Fossil range: Jurassic? - Cretaceous
Conservation status
Extinct (fossil)
Scientific classification
Kingdom: Animalia
Phylum: Chordata
Class: Sauropsida
Superorder: Dinosaur
Order: Saurischia
Suborder: Theropoda
Infraorder: Ceratosauria
Superfamily: Abelisauroidea
Family: Abelisauridae
Bonaparte & Novas, 1985

Abelisauridae ("Abel's lizards") is a family (or clade) of ceratosaurian theropod dinosaurs. Abelisaurids thrived during the Cretaceous Period, on the ancient southern supercontinent of Gondwana and, today their fossil remains are found on the modern continents of Africa and South America, as well as on the Indian subcontinent and the island of Madagascar.

Like most theropods, abelisaurids were carnivorous bipedalism. They were characterized by stocky hindlimbs and extensive ornamentation of the skull bones, with grooves and pits.
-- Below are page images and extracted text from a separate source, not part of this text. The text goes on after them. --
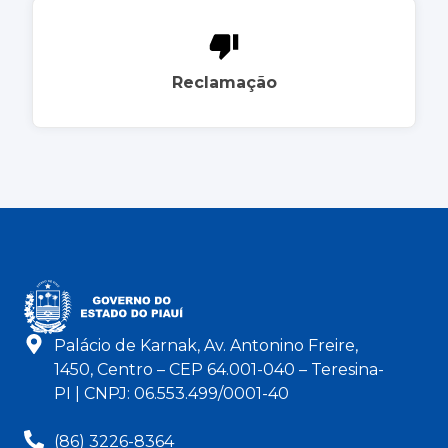
Reclamação
Palácio de Karnak, Av. Antonino Freire,
1450, Centro – CEP 64.001-040 – Teresina-
PI | CNPJ: 06.553.499/0001-40
(86) 3226-8364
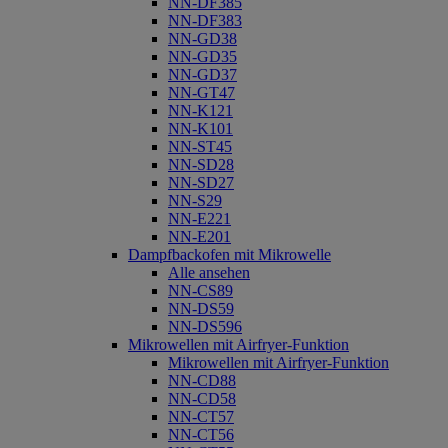
NN-DF385
NN-DF383
NN-GD38
NN-GD35
NN-GD37
NN-GT47
NN-K121
NN-K101
NN-ST45
NN-SD28
NN-SD27
NN-S29
NN-E221
NN-E201
Dampfbackofen mit Mikrowelle
Alle ansehen
NN-CS89
NN-DS59
NN-DS596
Mikrowellen mit Airfryer-Funktion
Mikrowellen mit Airfryer-Funktion
NN-CD88
NN-CD58
NN-CT57
NN-CT56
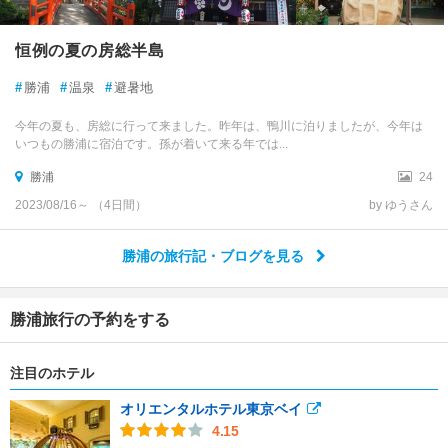
恒例の夏の房総半島
#
勝浦
#
温泉
#
避暑地
今年の夏も、房総に行って来ました。昨年は、鴨川に泊りましたが、今年は
いつもの勝浦に宿泊です。孫が着いて来る年では...
勝浦
24
2023/08/16～ （4日間）
by ゆうさん
勝浦の旅行記・ブログを見る
勝浦旅行の予約をする
注目のホテル
オリエンタルホテル東京ベイ
4.15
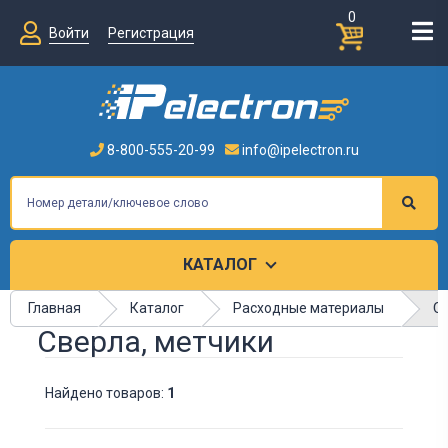
0
Войти
Регистрация
8-800-555-20-99
info@ipelectron.ru
КАТАЛОГ
С
Главная
Каталог
Расходные материалы
Сверла, метчики
Найдено товаров:
1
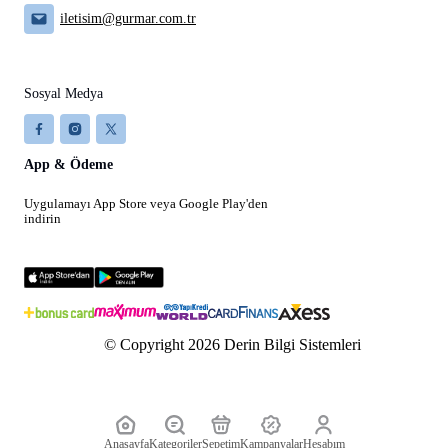
iletisim@gurmar.com.tr
Sosyal Medya
App & Ödeme
Uygulamayı App Store veya Google Play'den
indirin
© Copyright 2026 Derin Bilgi Sistemleri
Anasayfa
Kategoriler
Sepetim
Kampanyalar
Hesabım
In later abelisaurids, like Carnotaurus, the forelimbs became vestigial, the skull became shorter and bony crests developed above the eyes. Most of the known abelisaurids would have been between 5 to 9 meters (17 to 30 feet) in length, from snout to tip of tail.


Complete skeletons have been described only for the most derived abelisaurids (Carnotaurus and Aucasaurus), making it difficult to establish synapomorphies (defining features) of the postcranial skeleton for the family as a whole. However, most are known from at least some skull material, so abelisaurid synapomorphies come mainly from the skull.[1]

Abelisaurus comahuensis

Reconstructed Abelisaurus skull featured in the traveling "Dinosaurs of Patagonia" exhibit. Note the rough bone surfaces and projections from the lacrimal and postorbital bones into the eye socket.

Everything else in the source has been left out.